Vor allem Baum-Umarmer Söder hat zur Verrohung der Sitten beigetragen und eine Brandmauer zu den Grünen hochgezogen als wären sie Demokratiefeinde à la AfD. Nur irgendwann muss sich eine Partei, die wie die CSU die Demokratie vor rechtsradikalen Kräften schützen will, schon fragen, ob sie nicht auch Verantwortung für den Umgang mit dem politischen Gegner trägt. Die Grünen agieren schließlich in der demokratischen Mitte. Wie kommt Söder also dazu, sie in die Nähe eines Unrechtsregimes zu rücken, indem er die grüne Umweltministerin Steffi Lemke „diese grüne Margot Honecker” nennt? Oder Thüringens CDU-Chef Mario Voigt, der zu Robert Habecks Heizungsgesetz das von „Bild“ gerne übernommene Schlagwort „Energie-Stasi” lieferte. Oder die CDU-Bundestagsabgeordnete Jana Schimke, die schreibt: „Die Ampel reagiert elitär, weltfremd und abgehoben. Ein bisschen wie 89.“ Später bestätigte sie, dass sie die Ampel für vergleichbar mit den politischen Eliten in der DDR hält, also mit einem Unrechtsregime. Geht´s noch?!
Professor Jasmin Riedl, Politikwissenschaftlerin an der Universität der Bundeswehr in München, in der „Panorama“-Sendung vom 19. April: „Harte politische Auseinandersetzungen gab es immer schon. Aber man hat dem politischen Gegner nie die demokratische Legitimation sozusagen versucht abzusprechen. Die Angriffe im Sinne einer Delegitimierung des politischen Gegners, die haben eine neue Qualität, weil sie zum einen sehen wir sie erst in dieser Häufigkeit und Intensität, so seit 2021, seit die Grünen mit in der Bundesregierung sind. Und sie kommen eben zunehmend auch aus der politischen Mitte.“ Und weiter: „Das eine Partei attackiert wird für ihre Grundüberzeugungen, das macht den Unterschied aus bei den Grünen im Vergleich zur AfD, weil diese Grundüberzeugung bei der AfD in Teilen verfassungsfeindlich sind und eben nicht vereinbar mit der Demokratie. Wohingegen die Grundüberzeugungen der Grünen vielleicht sehr liberal herüberkommen, aber sie sind immer auf dem Boden der Verfassung.
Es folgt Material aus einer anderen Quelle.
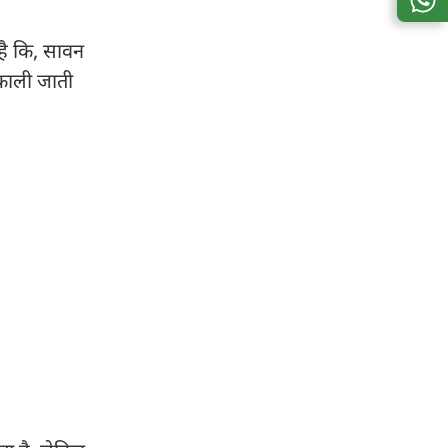
है कि, सावन
िकाली जाती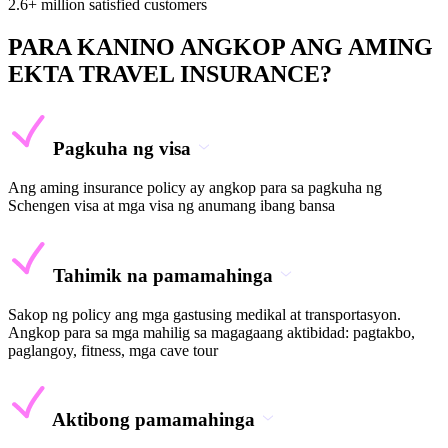
2.6+ million satisfied customers
PARA KANINO ANGKOP ANG AMING
EKTA TRAVEL INSURANCE?
Pagkuha ng visa
Ang aming insurance policy ay angkop para sa pagkuha ng
Schengen visa at mga visa ng anumang ibang bansa
Tahimik na pamamahinga
Sakop ng policy ang mga gastusing medikal at transportasyon.
Angkop para sa mga mahilig sa magagaang aktibidad: pagtakbo,
paglangoy, fitness, mga cave tour
Aktibong pamamahinga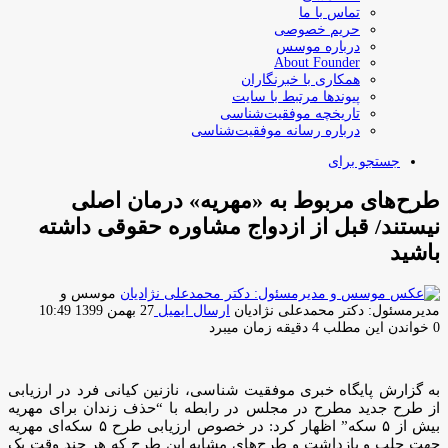
تماس با ما
حریم خصوصی
درباره موسس
About Founder
همکاری با خبرنگاران
پیوندها مرتبط با سایت
تاریخچه موفقیت‌شناسی
درباره رسانه موفقیت‌شناسی
جستجو برای
طرح‌های مربوط به «مهریه» درمان اصلی
نیستند/ قبل از ازدواج مشاوره حقوقی داشته
باشید
موسس و
مدیرمسئول: دکتر محمدعلی نژادیان
ارسال ایمیل
27 بهمن 1399 10:49
0
خواندن این مطلب 4 دقیقه زمان میبرد
به گزارش پایگاه خبری موفقیت شناسی، نازنین کیانی فرد در ارزیابی
از طرح جدید مطرح در مجلس در رابطه با “حذف زندان برای مهریه
بیش از ۵ سکه” اظهار کرد: در خصوص ارزیابی طرح ۵ سکه‌ای مهریه
جهت جلب و بازداشت و طرح‌های مشابه این طرح که هر چند وقت یک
Das macht einen Unterschied.“ Unterm Strich ist es einfach: Demokratie beruht darauf, die demokratische Konkurrenz anzuerkennen. Tut man das nicht, hilft man ihren Feinden.
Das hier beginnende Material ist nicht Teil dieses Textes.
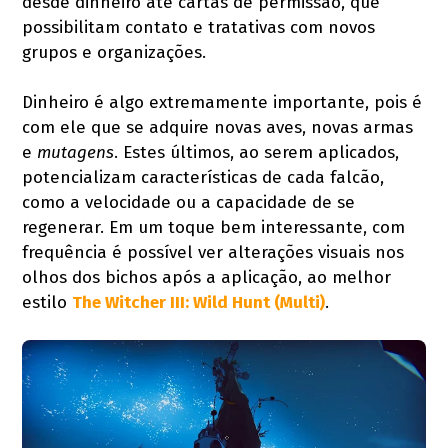
desde dinheiro até cartas de permissão, que
possibilitam contato e tratativas com novos
grupos e organizações.
Dinheiro é algo extremamente importante, pois é
com ele que se adquire novas aves, novas armas
e
mutagens
. Estes últimos, ao serem aplicados,
potencializam características de cada falcão,
como a velocidade ou a capacidade de se
regenerar. Em um toque bem interessante, com
frequência é possível ver alterações visuais nos
olhos dos bichos após a aplicação, ao melhor
estilo
The Witcher III: Wild Hunt (Multi)
.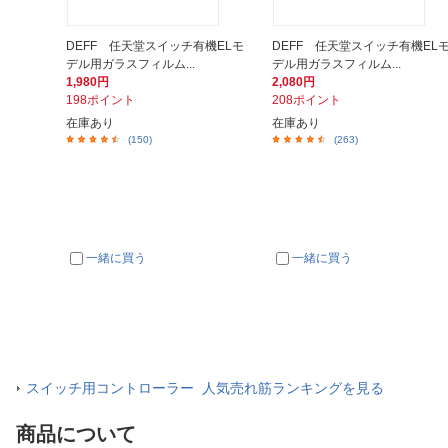
DEFF 任天堂スイッチ有機ELモ
DEFF 任天堂スイッチ有機EL
デル用ガラスフィルム...
デル用ガラスフィルム...
1,980円
2,080円
198ポイント
208ポイント
在庫あり
在庫あり
(150)
(263)
一緒に買う
一緒に買う
スイッチ用コントローラー 人気売れ筋ランキングを見る
商品について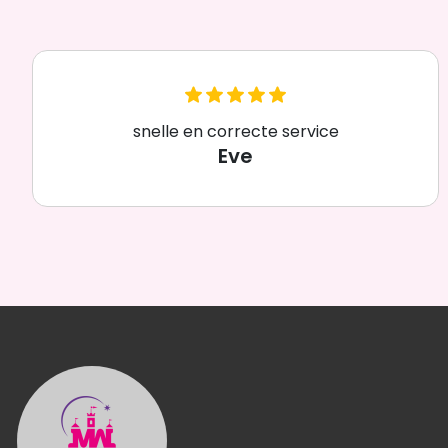
snelle en correcte service
Eve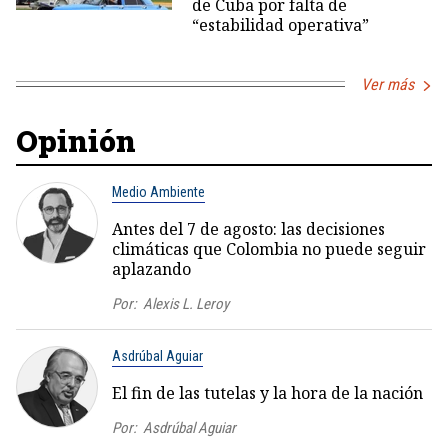
de Cuba por falta de
“estabilidad operativa”
Ver más
Opinión
Medio Ambiente
Antes del 7 de agosto: las decisiones
climáticas que Colombia no puede seguir
aplazando
Por:
Alexis L. Leroy
Asdrúbal Aguiar
El fin de las tutelas y la hora de la nación
Por:
Asdrúbal Aguiar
In ihre Opferrolle haben sich die Grünen aber mit ihrer Art von Selbstgerechtigkeit auch selbst manövriert. Schließlich kommt der Ruf der ideologiegetriebenen Bevormundungs- und Verbotspartei nicht von ungefähr. Die Forderungen nach einem Veggie-Day stammen von 2013, sind aber bis heute nicht vergessen, zumal Ampel-Minister Cem Özdemir aktuell kontrollieren will, was auf den Teller kommt und dabei mit einer Fleisch-Steuer droht. An der Zielsetzung, dass die Bevölkerung weniger Fleisch, weniger zuckerhaltige Lebensmittel, dafür mehr Obst und Gemüse essen soll, ist nichts einzuwenden. Ein zentrales Anliegen des grünen Ministers ist es aber, durch ein breiteres Angebot an vegetarischen Gerichten und Salat – beispielsweise in Kantinen – eine gewisse Form von „gesundheitsbewusster Umerziehung“ auf den Weg zu bringen. Da fehlt Fingerspitzengefühl wie bei den Kommunikationskatastrophen rund um den Heizungskeller.
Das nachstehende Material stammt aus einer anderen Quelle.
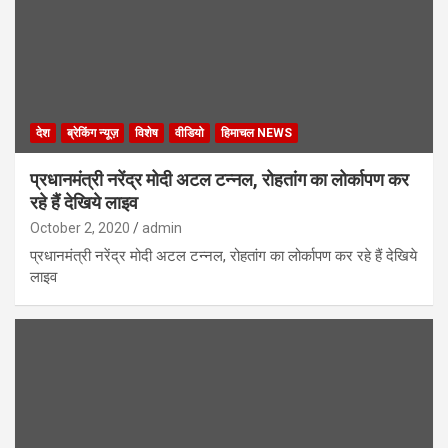
देश
ब्रेकिंग न्यूज़
विशेष
वीडियो
हिमाचल NEWS
प्रधानमंत्री नरेंद्र मोदी अटल टन्नल, रोहतांग का लोर्कापण कर
रहे हैं देखिये लाइव
October 2, 2020
admin
प्रधानमंत्री नरेंद्र मोदी अटल टन्नल, रोहतांग का लोर्कापण कर रहे हैं देखिये
लाइव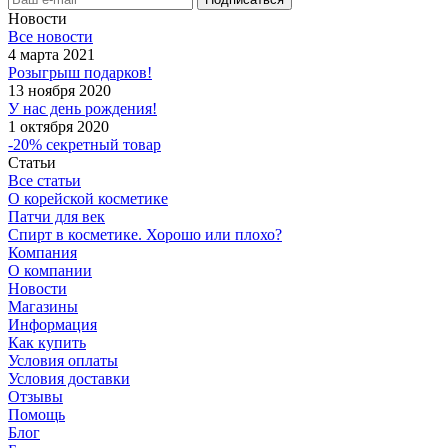
Новости
Все новости
4 марта 2021
Розыгрыш подарков!
13 ноября 2020
У нас день рождения!
1 октября 2020
-20% секретный товар
Статьи
Все статьи
О корейской косметике
Патчи для век
Спирт в косметике. Хорошо или плохо?
Компания
О компании
Новости
Магазины
Информация
Как купить
Условия оплаты
Условия доставки
Отзывы
Помощь
Блог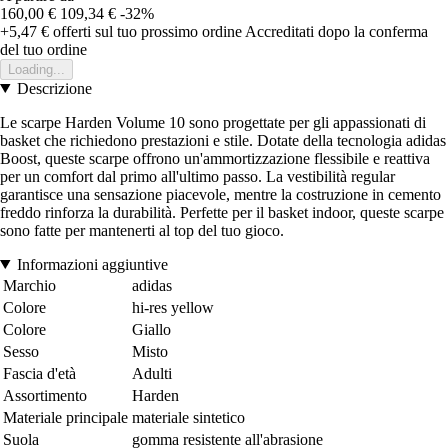
160,00 €
109,34 €
-32%
+5,47 €
offerti sul tuo prossimo ordine
Accreditati dopo la conferma
del tuo ordine
Loading...
Descrizione
Le scarpe Harden Volume 10 sono progettate per gli appassionati di
basket che richiedono prestazioni e stile. Dotate della tecnologia adidas
Boost, queste scarpe offrono un'ammortizzazione flessibile e reattiva
per un comfort dal primo all'ultimo passo. La vestibilità regular
garantisce una sensazione piacevole, mentre la costruzione in cemento
freddo rinforza la durabilità. Perfette per il basket indoor, queste scarpe
sono fatte per mantenerti al top del tuo gioco.
Informazioni aggiuntive
Marchio
adidas
Colore
hi-res yellow
Colore
Giallo
Sesso
Misto
Fascia d'età
Adulti
Assortimento
Harden
Materiale principale
materiale sintetico
Suola
gomma resistente all'abrasione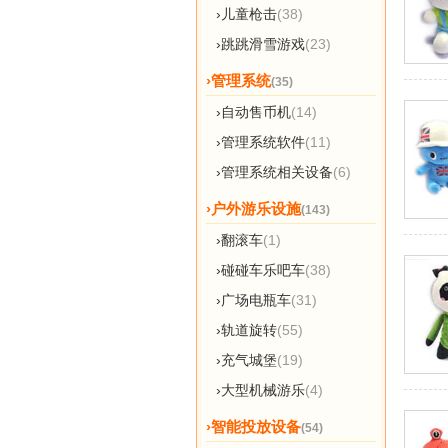
›儿童枪击
(38)
›跳跳滑雪游戏
(23)
›管理系统
(35)
›自动售币机
(14)
›管理系统软件
(11)
›管理系统相关设备
(6)
›户外游乐设施
(143)
›翻滚车
(1)
›碰碰车乐吧车
(38)
›广场电瓶车
(31)
›轨道旋转
(55)
›充气城堡
(19)
›大型机械游乐
(4)
›智能投放设备
(54)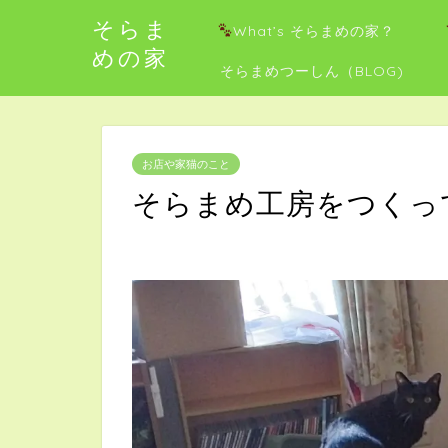
そらま
What’s そらまめの家？
めの家
そらまめつーしん（BLOG)
お店や家猫のこと
そらまめ工房をつくっ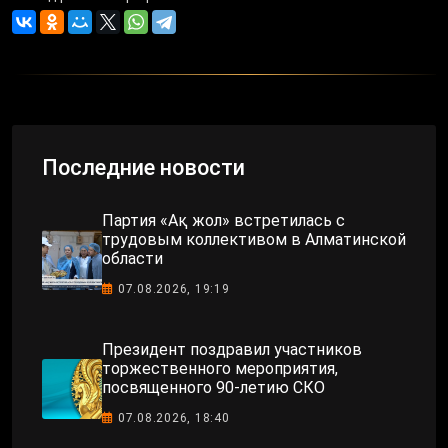
Последние новости
Партия «Ақ жол» встретилась с
трудовым коллективом в Алматинской
области
07.08.2026, 19:19
Президент поздравил участников
торжественного мероприятия,
посвященного 90-летию СКО
07.08.2026, 18:40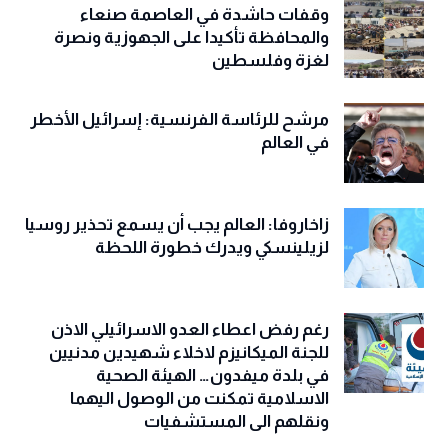
وقفات حاشدة في العاصمة صنعاء
والمحافظة تأكيدا على الجهوزية ونصرة
لغزة وفلسطين
مرشح للرئاسة الفرنسية: إسرائيل الأخطر
في العالم
زاخاروفا: العالم يجب أن يسمع تحذير روسيا
لزيلينسكي ويدرك خطورة اللحظة
رغم رفض اعطاء العدو الاسرائيلي الاذن
للجنة الميكانيزم لاخلاء شهيدين مدنيين
في بلدة ميفدون… الهيئة الصحية
الاسلامية تمكنت من الوصول اليهما
ونقلهم الى المستشفيات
Der Reflex, die Grünen wollten „allen alles immer nur“ verbieten, greift selbst dann, wenn sie gar keine Verbote fordern. Annalena Baerbock wurde unterstellt, sie wolle Kurzstreckenflüge verbieten. Doch sie hat lediglich erklärt, das Angebot der Bahn so verbessern zu wollen, dass Kurzstreckenflüge überflüssig werden. Anton Hofreiter musste sich mit dem Vorwurf auseinandersetzen, er wolle den Deutschen ihr Eigenheim verbieten. Das hat er nicht gesagt. Er hat nur seine Vorstellungen zu neuen Bebauungsplänen erklärt, die nicht besonders radikal sind und sogar von einigen CSU-Kommunalpolitikern unterstützt werden.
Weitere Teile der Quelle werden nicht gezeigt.